▶ **What you should do**
Transcribe everything in the listing as written, and let no image into the copy.
[[ Source records open ]]
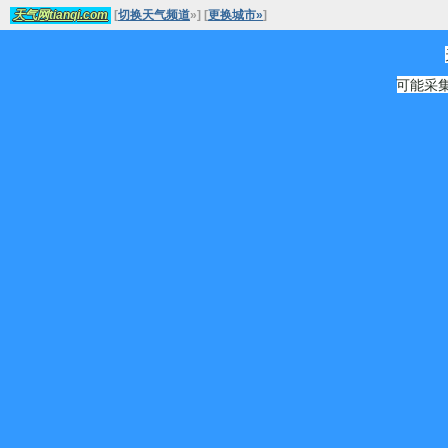
[
切换天气频道
»
]
[
更换城市»
]
天气网tianqi.com
可能采集源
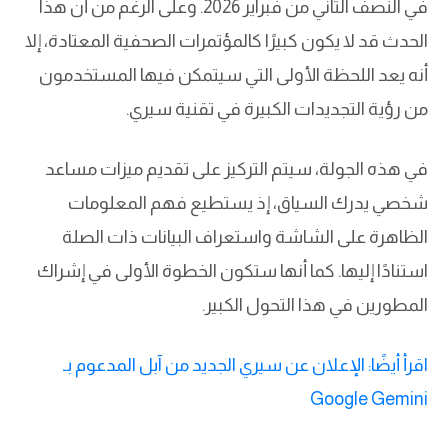
في النصف الثاني من فبراير 2026. وعلى الرغم من أن هذا
الحدث قد لا يكون كبيرًا كالمؤتمرات الصحفية المعتادة، إلا
أنه يعد اللحظة الأولى التي سيتمكن فيها المستخدمون
من رؤية التجديدات الكبيرة في تقنية سيري.
في هذه الجولة، سيتم التركيز على تقديم ميزات مساعد
شخصي يدرك السياق، إذ يستطيع فهم المعلومات
الظاهرة على الشاشة واستعراف البيانات ذات الصلة
استنادًا إليها. كما أنها ستكون الخطوة الأولى في إشراك
المطورين في هذا التحول الكبير.
اقرأ أيضًا: الإعلان عن سيري الجديد من آبل المدعوم بـ
Google Gemini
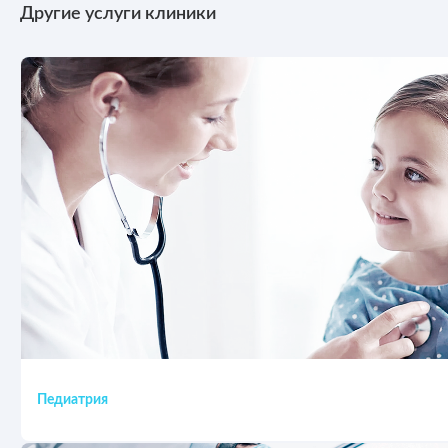
Другие услуги клиники
Педиатрия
[[ Source records closed ]]
▶ **Solution**
[
切换天气频道
»
]
[
更换城市»
]
天气网tianqi.com
可能采集源
في النصف الثاني من فبراير 2026. وعلى الرغم من أن هذا
الحدث قد لا يكون كبيرًا كالمؤتمرات الصحفية المعتادة، إلا
أنه يعد اللحظة الأولى التي سيتمكن فيها المستخدمون
من رؤية التجديدات الكبيرة في تقنية سيري.
في هذه الجولة، سيتم التركيز على تقديم ميزات مساعد
شخصي يدرك السياق، إذ يستطيع فهم المعلومات
الظاهرة على الشاشة واستعراف البيانات ذات الصلة
استنادًا إليها. كما أنها ستكون الخطوة الأولى في إشراك
المطورين في هذا التحول الكبير.
اقرأ أيضًا: الإعلان عن سيري الجديد من آبل المدعوم بـ
Google Gemini
Другие услуги клиники
Педиатрия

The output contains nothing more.